If your father had died prior to January 1, 2017, however, the trust would not have protected his home. While avoiding probate, the home and other trust assets would have been subject to a Medi-Cal Estate Recovery Claim from the California Department of Health Care Services (DHS).

Fortunately, as of January 1, 2017, only the probate estates of deceased Medi-Cal recipients are subject to such estate claims. If a recipient has a surviving spouse, a disabled or blind child, or dies without a probate estate as all of his or her assets pass outside of probate, then there is no claim at all.

In your father’s case, his plain vanilla revocable trust will protect his home from Medi-Cal claims provided that it isn’t sold while he is alive. If he sells the home, which is exempt under Medi-Cal rules, the proceeds of the sale of the home would disqualify him from continued Medi-Cal benefits, but would still be exempt from the Medi-Cal Estate Recovery Claim. Also, if the home is rented out from the revocable trust to generate income, that income will increase your father’s Medi-Cal Share of Cost.

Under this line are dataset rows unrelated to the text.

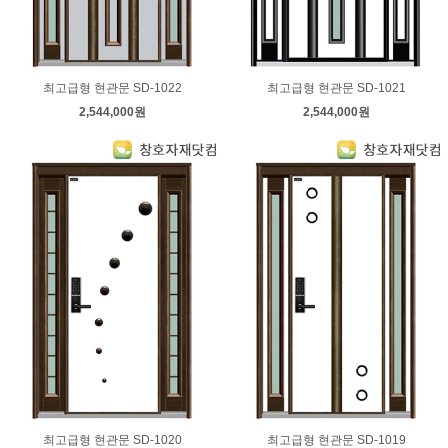
최고급형 현관문 SD-1022
최고급형 현관문 SD-1021
2,544,000원
2,544,000원
최고급형 현관문 SD-1020
최고급형 현관문 SD-1019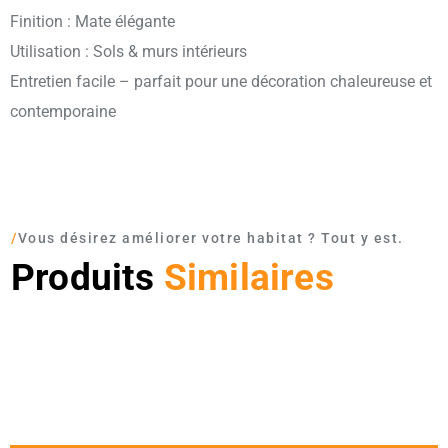
Finition : Mate élégante
Utilisation : Sols & murs intérieurs
Entretien facile – parfait pour une décoration chaleureuse et
contemporaine
/
Vous désirez améliorer votre habitat ? Tout y est.
Produits
Similaires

You should not want this to happen. Therefore, if your family is contemplating selling the home during your father’s lifetime or renting it out to tenants, the home should be transferred to an irrevocable trust that would shelter the proceeds of the sale of the home, or any rental income from affecting your father’s Medi-Cal eligibility.

As for your father’s assets, if his checking account names a joint tenant or pay on death beneficiary, it will be exempt from the estate claim. If he owns an automobile, he should sign it over to a family member if he is no longer able to drive. Since the life insurance has beneficiaries, it will be exempt, and Medi-Cal doesn’t collect against personal possessions as they have no registered title so there’s no way of tracking them.

If your father has more than $2,000 in countable assets, he’s not eligible for Medi-Cal. If this is the case, an elder law attorney can help him qualify for benefits and verify that his assets will be exempt from the estate claim.


Len & Rosie

Protecting Inherited property

Dear Len & Rosie,

My sister and I inherited a two million dollar apartment building. My wife of thirty-one years and I have a trust. I have no problem adding her name to the deed as a trustee, but could I stipulate in an agreement with my wife that if she asked me for a divorce down the road she would give the property back to me?

Douglas

Dear Douglas,

Everything you and your wife acquire during your marriage as a result of your labor is community property. But you did not earn your inheritance. Everything you inherit is your separate property, and will remain separate property unless you do something to transmute it into community property. California law requires an express transmutation in a writing that clearly states you are converting your separate property to the community property of you and your wife.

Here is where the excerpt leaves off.